I dislike where Bunyan’s exposition of Scripture leads me!

I remember my first encounter with written prayer—having grown up such that even the idea of “praying Scripture” seemed shady and questionable—and here, there was a church that called “prayer” this mysterious practice of reading manmade words off a page with our eyes open!

This was surely not prayer.  It was said by heathens, as their other words, outside of church service, quickly testified.  Further, it was too easy to say with insincerity, and indeed too hard to say with sincerity (I tried—reading words on a page can surely not be sinful, I reasoned).  And it was rapidly established to be too little: when the words of form were insufficient for the situation, these dear people found themselves literally unable to pray, without prewritten words to guide their mouths.

I was sad.

Then, some years later, I came to an understanding of this thing called Reformed Theology, and along with it, there was prayers by form.  It began with men reading Puritan prayers from the pulpit, and ends with congregations reading from the Book of Common Prayer—that very same book used to persecute Baptists and other Dissenters—and calling it “prayer,” and indeed whole orders of worship being dictated by the forms of men, and even the daily “prayer” lives of so many being ordered by these “Daily Offices” with special sections for “noon-day prayers” and “evening prayers” and “mealtime prayers” and “birthday prayers” and “anniversary prayers” and even—“opening sentences.”

It is strongly tempting, the idea of just breezing through these things by form, and not needing to peel open my heart and let the Spirit by prayer cut it open and implore God on behalf of my own self.

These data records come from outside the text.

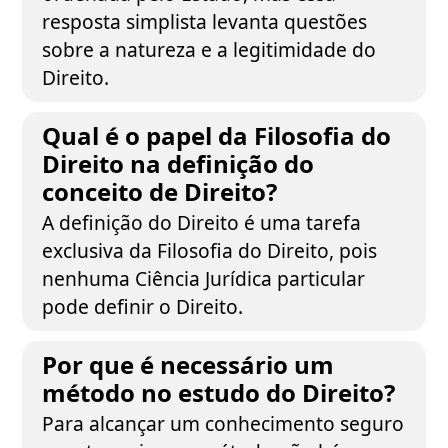
resposta simplista levanta questões
sobre a natureza e a legitimidade do
Direito.
Qual é o papel da Filosofia do
Direito na definição do
conceito de Direito?
A definição do Direito é uma tarefa
exclusiva da Filosofia do Direito, pois
nenhuma Ciência Jurídica particular
pode definir o Direito.
Por que é necessário um
método no estudo do Direito?
Para alcançar um conhecimento seguro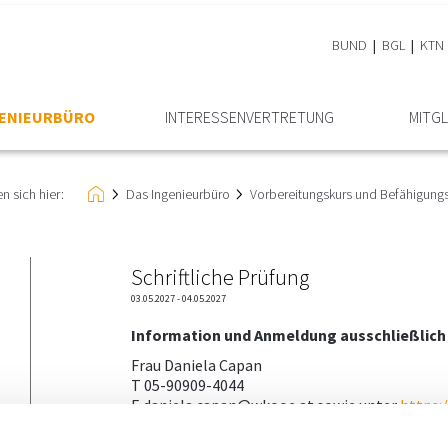
BUND
BGL
KTN
GENIEURBÜRO
INTERESSEN­VERTRETUNG
MITGL
n sich hier:
Das Ingenieurbüro
Vorbereitungskurs und Befähigung
Schriftliche Prüfung
03.05.2027 - 04.05.2027
Information und Anmeldung ausschließlich
Frau Daniela Capan
T 05-90909-4044
E daniela.capan@wkooe.at sowie unter
https: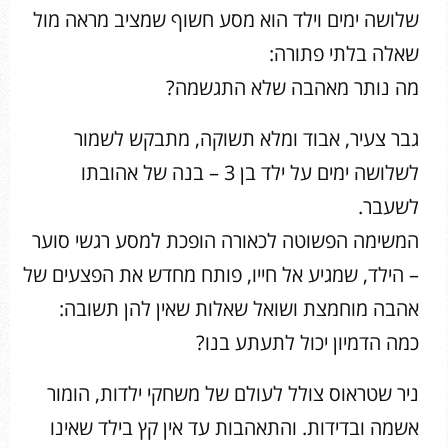
שלושה ימים וילד הוא מסע חשוף שמציב מראה מול
שאלה בלתי פתורה:
מה נותר מאהבה שלא התגשמה?
גבר צעיר, אבוד ומלא תשוקה, מתבקש לשמור
לשלושה ימים על ילד בן 3 – בנה של אהובתו
לשעבר.
המשימה הפשוטה לכאורה הופכת למסע רגשי סוער
– הילד, שמגיע אל חייו, פותח מחדש את הפצעים של
אהבה מוחמצת ושואל שאלות שאין להן תשובה:
כמה הדמיון יכול לתעתע בנו?
ניר שטראוס צולל לעולם של משחקי ילדות, הומור
אשמה ובדידות. והתאהבות עד אין קץ בילד שאינו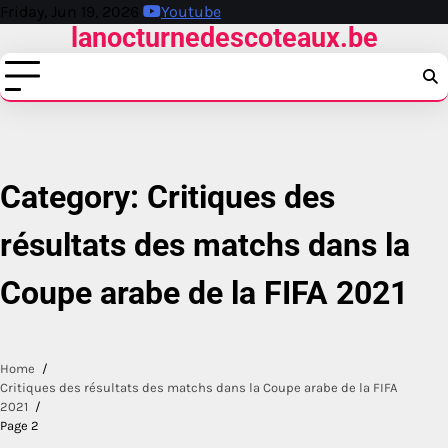
Skip
Friday, Jun 19, 2026
Youtube
lanocturnedescoteaux.be
to
content
Category:
Critiques des
résultats des matchs dans la
Coupe arabe de la FIFA 2021
Home
Critiques des résultats des matchs dans la Coupe arabe de la FIFA
2021
Page 2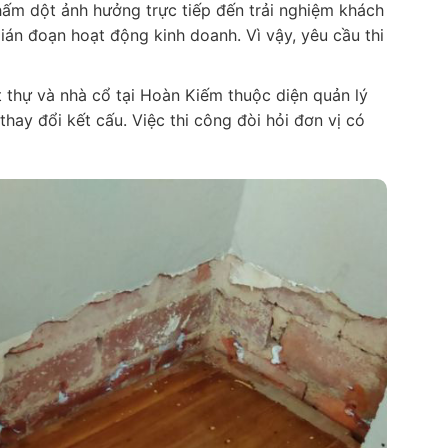
hấm dột ảnh hưởng trực tiếp đến trải nghiệm khách
ián đoạn hoạt động kinh doanh. Vì vậy, yêu cầu thi
t thự và nhà cổ tại Hoàn Kiếm thuộc diện quản lý
hay đổi kết cấu. Việc thi công đòi hỏi đơn vị có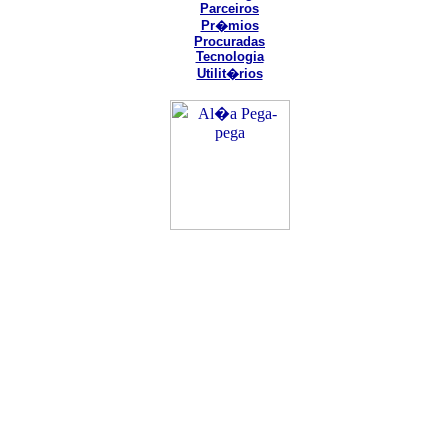
Parceiros
Pr�mios
Procuradas
Tecnologia
Utilit�rios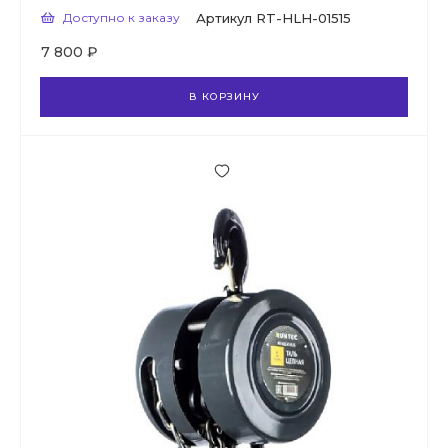
Доступно к заказу
Артикул
RT-HLH-01515
7 800 ₽
В КОРЗИНУ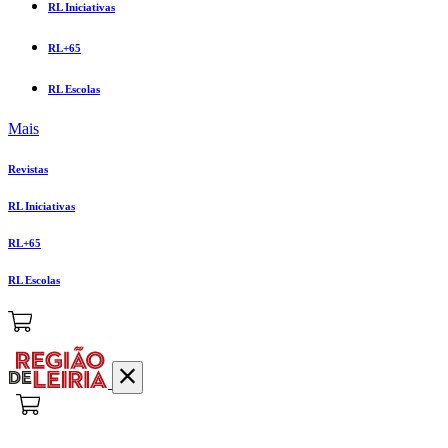
RL Iniciativas
RL+65
RL Escolas
Mais
Revistas
RL Iniciativas
RL+65
RL Escolas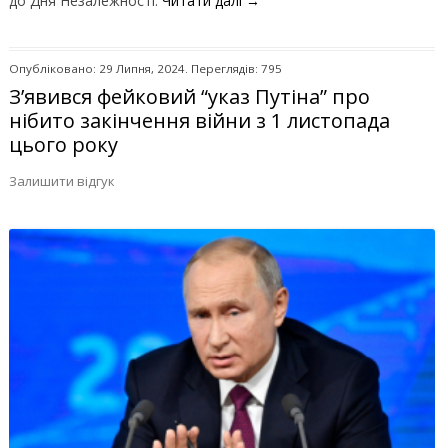
до Дня Незалежності.
Читати далі
→
Опубліковано: 29 Липня, 2024. Переглядів: 795
З’явився фейковий “указ Путіна” про
нібито закінчення війни з 1 листопада
цього року
Залишити відгук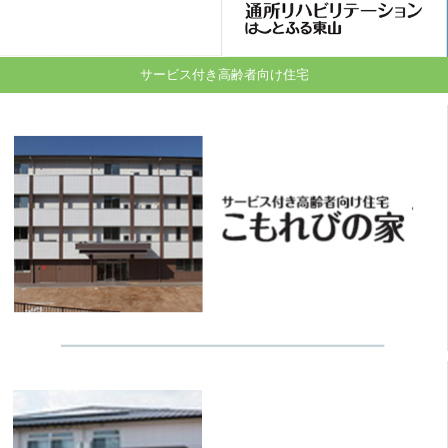
サービス付き高齢者向け住宅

I have been wrong about so many things, and for years I have accepted that I was wrong about this business of reading prayers.  I have even accepted that perhaps Christ meant for us to recite “The Our Father.”  I’ve never entirely bought it, and yet, so many wiser folk than I advocate it wholeheartedly, and for their opinions I have the utmost respect.

But then there is Bunyan.

I think, fundamentally, that he’s right.  That, first, it is utterly wrong to carry along people by rote and not by Spirit; to prompt them to pray by seeing words on a page rather than Spirit in their hearts.  This invites deception of the heart and ultimately invites blasphemy of the Spirit.  Second, I think he’s entirely right that if Paul and the Apostles dared set no form—handed down none—then we should surely not go where Apostles feared to tread.  And lastly, the point which I am struggling the most over: I think he’s right that prayer is a Spirit-led activity, which no form can ever master.  That prayer has an innate flexibility, an inward groaning, that it is a ministry of the Spirit and by the Spirit and deeply reflective of our own situations and struggles.  Which, by comparison, a form of prayer would be like a broken clock: perhaps right twice a day, but in essence, useless, and not a clock.

Which is not to say that God cannot use forms.  I know I have found them convicting, all the moreso the closer they are to Scripture, and yet I have not found them more convicting that reading a good book, or reading Scripture.  I think it is easy to confuse inward agreement and thought-provocation with praying.  Yet this surely makes prayer into too small of a thing, unlike the descriptions we find of it in Psalms and Jesus’ words, Ephesians, James, all of it.

Prayer is huge.  Prayer is effective (James 5:16) not because it’s some magic words that we can wave at God, but because it is a work of the Spirit (Romans 8:26, Ephesians 6:18).  God promises over and over again to respond to our specific prayers—Philippians 4:6, John 15:7, Luke 11:9, Mark 11:24, Jeremiah 33:3, Psalm 34:17, Matthew 18:19, James 5:13, Proverbs 15:29, 1 John 3:22—we are called to bring our own selves to prayer, through the Spirit.  And God promises to answer according to what we have prayed—in the Spirit.

Prayer is a living ministry of the Spirit.  That’s an amazing idea.  Every time we open our hearts to pray, it is a miracle.  Every prayer is formed and winged by the Spirit.

A recitation, however well-meant and genuine, may be a good, God-glorifying recitation, but it isn’t what Scripture seems to call “prayer.”